Assignment: From the entries below, copy every line that has the word "κυρίως".

Given information:
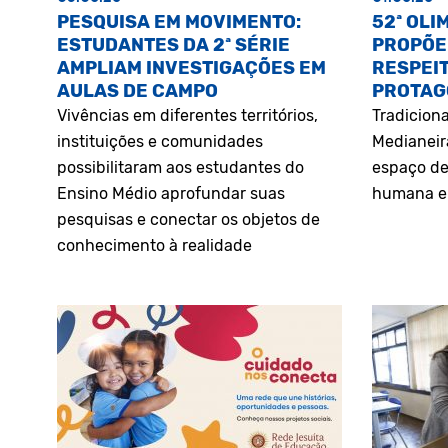
PESQUISA EM MOVIMENTO:
52ª OLI
ESTUDANTES DA 2ª SÉRIE
PROPÕE
AMPLIAM INVESTIGAÇÕES EM
RESPEIT
AULAS DE CAMPO
PROTAG
Vivências em diferentes territórios,
Tradiciona
instituições e comunidades
Medianeir
possibilitaram aos estudantes do
espaço de
Ensino Médio aprofundar suas
humana e 
pesquisas e conectar os objetos de
conhecimento à realidade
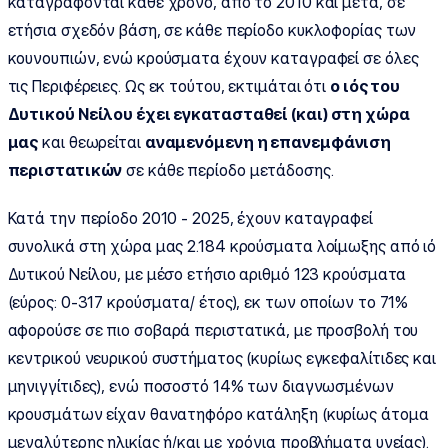
καταγράφονται κάθε χρόνο, από το 2010 και μετά, σε
ετήσια σχεδόν βάση, σε κάθε περίοδο κυκλοφορίας των
κουνουπιών, ενώ κρούσματα έχουν καταγραφεί σε όλες
τις Περιφέρειες. Ως εκ τούτου, εκτιμάται ότι
ο ιός του
Δυτικού Νείλου έχει εγκατασταθεί (και) στη χώρα
μας
και θεωρείται
αναμενόμενη η επανεμφάνιση
περιστατικών
σε κάθε περίοδο μετάδοσης.
Κατά την περίοδο 2010 - 2025, έχουν καταγραφεί
συνολικά στη χώρα μας 2.184 κρούσματα λοίμωξης από ιό
Δυτικού Νείλου, με μέσο ετήσιο αριθμό 123 κρούσματα
(εύρος: 0-317 κρούσματα/ έτος), εκ των οποίων το 71%
αφορούσε σε πιο σοβαρά περιστατικά, με προσβολή του
κεντρικού νευρικού συστήματος (κυρίως εγκεφαλίτιδες και
μηνιγγίτιδες), ενώ ποσοστό 14% των διαγνωσμένων
κρουσμάτων είχαν θανατηφόρο κατάληξη (κυρίως άτομα
μεγαλύτερης ηλικίας ή/και με χρόνια προβλήματα υγείας).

Reply:
κεντρικού νευρικού συστήματος (κυρίως εγκεφαλίτιδες και
κρουσμάτων είχαν θανατηφόρο κατάληξη (κυρίως άτομα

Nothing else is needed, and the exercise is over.